Z is a direct bond or a divalent organic group,
Rf is a C1-C20 fluoroalkyl group. ]
A repeating unit derived from a fluorine-containing monomer represented by:
(Ii) Formula:
^{_{CH 2 = CQ 11 -C (=}} O) -O-Q 12
[Wherein Q ¹¹ represents a hydrogen atom, a monovalent organic group or a halogen atom,
Q ¹² is a cyclic hydrocarbon-containing group having 4 to 30 carbon atoms. ]
A repeating unit derived from a cyclic hydrocarbon group-containing acrylate ester monomer represented by formula (iii):
^{_{CH 2 = CQ 21 -C (=}} O) -O-Q 22
[Wherein Q ²¹ is a hydrogen atom, a monovalent organic group or a halogen atom,
Q ²² is a linear or branched aliphatic hydrocarbon group having 8 to 30 carbon atoms. ]
A fluoropolymer having a repeating unit derived from an aliphatic hydrocarbon group-containing acrylate ester monomer represented by:
The fluorine-containing polymer is produced by polymerizing in the absence of both a silicon-containing monomer and a silicon-containing chain transfer agent. The fluorine-containing monomer (i) has the general formula:
CH ₂ = C (−X) −C (= O) −Y−Z−Rf (1)
[Wherein X is a chlorine atom;
Y is —O— or —NH—;
Z is an aliphatic group having 1 to 10 carbon atoms, an aromatic group having 6 to 18 carbon atoms or a cyclic aliphatic group,
—CH ₂ CH ₂ N (R ¹ ) SO ₂ — group (where R ¹ is an alkyl group having 1 to 4 carbon atoms) or
-CH ₂ CH (OZ ¹ ) CH ₂ -group (where Z ¹ is a hydrogen atom or an acetyl group) or
— (CH ₂ ) _m —SO ₂ — (CH ₂ ) _n — group or — (CH ₂ ) _m —S— (CH ₂ ) _n — group (where m is 1 to 10, n is 0 to 10, is there),
Rf is a linear or branched fluoroalkyl group having 1 to 6 carbon atoms. ]
The fluorine-containing polymer according to claim 1, which is a compound represented by the formula:   The fluorine-containing polymer according to claim 1 or 2, wherein in the fluorine-containing monomer (i), Rf has 6 carbon atoms. One or both of the monomer (ii) and (iii), the fluorine-containing polymer according to any one of claims 1 to 3 Q ¹¹ and Q ²¹ are methacrylate esters are methyl groups. The aliphatic hydrocarbon group-containing acrylate ester monomer (iii), Q ²² is a linear or branched aliphatic hydrocarbon group having 12 to 30 carbon atoms. Fluoropolymer. The fluorine-containing polymer is further
(Iv) The fluorine-containing polymer according to any one of claims 1 to 5, which has a repeating unit derived from one or both of an amino group-containing monomer and a carboxylic acid group-containing monomer.
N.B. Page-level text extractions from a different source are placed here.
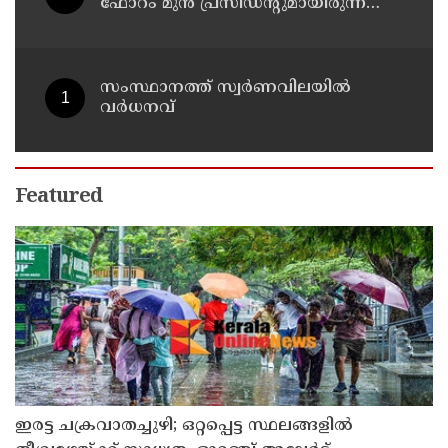
ഫോറം മുൻ പ്രസിഡൻ്റുമായിരുന്ന
അലി മൊഗ്രാലിൻ്റെ വിയോഗത്തിൽ
സർവ്വകക്ഷി അനുസ്മരണം നടത്തി
സംസ്ഥാനത്ത് സ്വർണവിലയിൽ
വർധനവ്
Featured
ഇരട്ട ചക്രവാതച്ചുഴി; ഒറ്റപ്പെട്ട സ്ഥലങ്ങളില്‍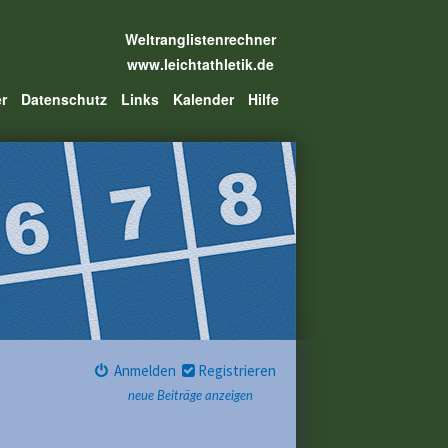
Weltranglistenrechner
www.leichtathletik.de
er
Datenschutz
Links
Kalender
Hilfe
Anmelden
Registrieren
neue Beiträge anzeigen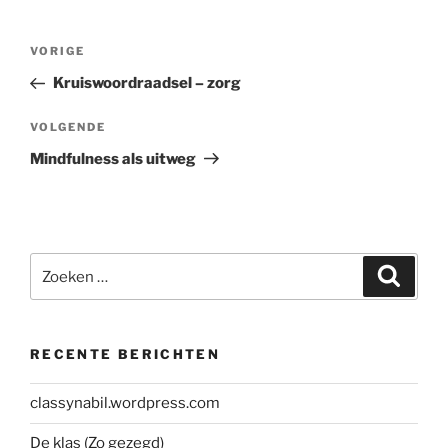
Bericht
Vorig
VORIGE
navigatie
bericht
Kruiswoordraadsel – zorg
Volgend
VOLGENDE
bericht
Mindfulness als uitweg
Zoeken
Zoeke
naar:
RECENTE BERICHTEN
classynabil.wordpress.com
De klas (Zo gezegd)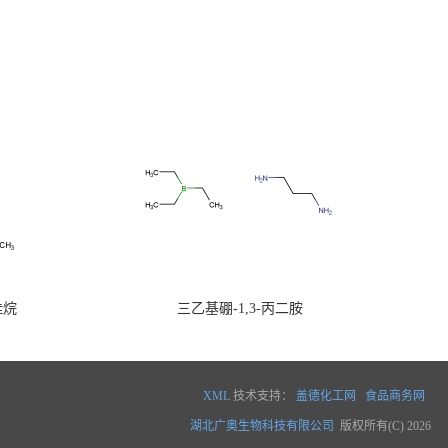
硅烷
三乙基硼-1,3-丙二胺
XML
技术支持：
盖德化工网
食品商务网
湖北广奥生物科技有限公司
版权所有(C) 2026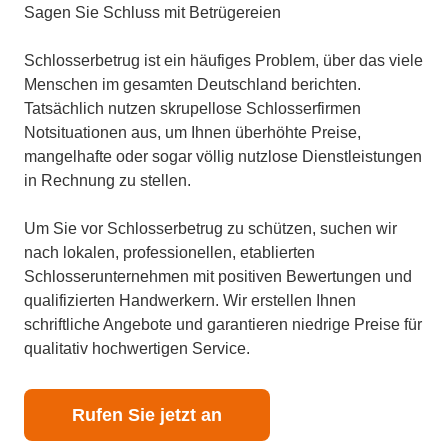
Sagen Sie Schluss mit Betrügereien
Schlosserbetrug ist ein häufiges Problem, über das viele
Menschen im gesamten Deutschland berichten.
Tatsächlich nutzen skrupellose Schlosserfirmen
Notsituationen aus, um Ihnen überhöhte Preise,
mangelhafte oder sogar völlig nutzlose Dienstleistungen
in Rechnung zu stellen.
Um Sie vor Schlosserbetrug zu schützen, suchen wir
nach lokalen, professionellen, etablierten
Schlosserunternehmen mit positiven Bewertungen und
qualifizierten Handwerkern. Wir erstellen Ihnen
schriftliche Angebote und garantieren niedrige Preise für
qualitativ hochwertigen Service.
Rufen Sie jetzt an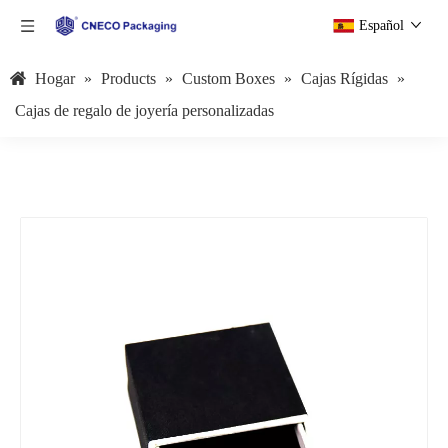
Español
Hogar
»
Products
»
Custom Boxes
»
Cajas Rígidas
»
Cajas de regalo de joyería personalizadas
The amino group-containing monomer has the formula:

[Wherein R ¹¹ , R ¹² and R ²¹ are the same or different and are a hydrogen atom or an alkyl group having 1 to 4 carbon atoms, Y ¹¹ is an oxygen atom or NH, and Z is 1 to 1 carbon atom. 10 branched or straight chain alkylene groups. R ¹¹ and R ¹² may be bonded to each other to form a ring together with the adjacent nitrogen atom. ]
The fluorine-containing polymer according to claim 6, which is a compound represented by the formula: Carboxylic acid group-containing monomer, acrylic acid, methacrylic acid, crotonic acid, cinnamic acid, maleic acid, fumaric acid, to claim 6 is at least one selected from the group consisting of itaconic acid Contact and Tetorakon acid The fluorine-containing polymer as described. The fluoropolymer has a repeating unit derived from another monomer other than the monomers (i) to (iv), and the other monomer is composed of maleic anhydride and itaconic anhydride. The fluoropolymer according to any one of claims 1 to 8, which is at least one selected from the group. (1) A surface treating agent composition comprising the fluoropolymer according to any one of claims 1 to 9 , and (2) an organic solvent. The surface treatment composition according to claim 10 , which is a water / oil repellent or an antifouling agent. Surface treatment composition according to claim 10 or 1 1 surface treatment agent is a solution of an organic solvent. It consists of treatment with a surface treatment composition according to any one of claims 10 to 1 2, a method for treating a substrate. Claim 10-1 comprises applying a surface treatment composition according to any one of 2 to the substrate, the treated preparation of the substrate.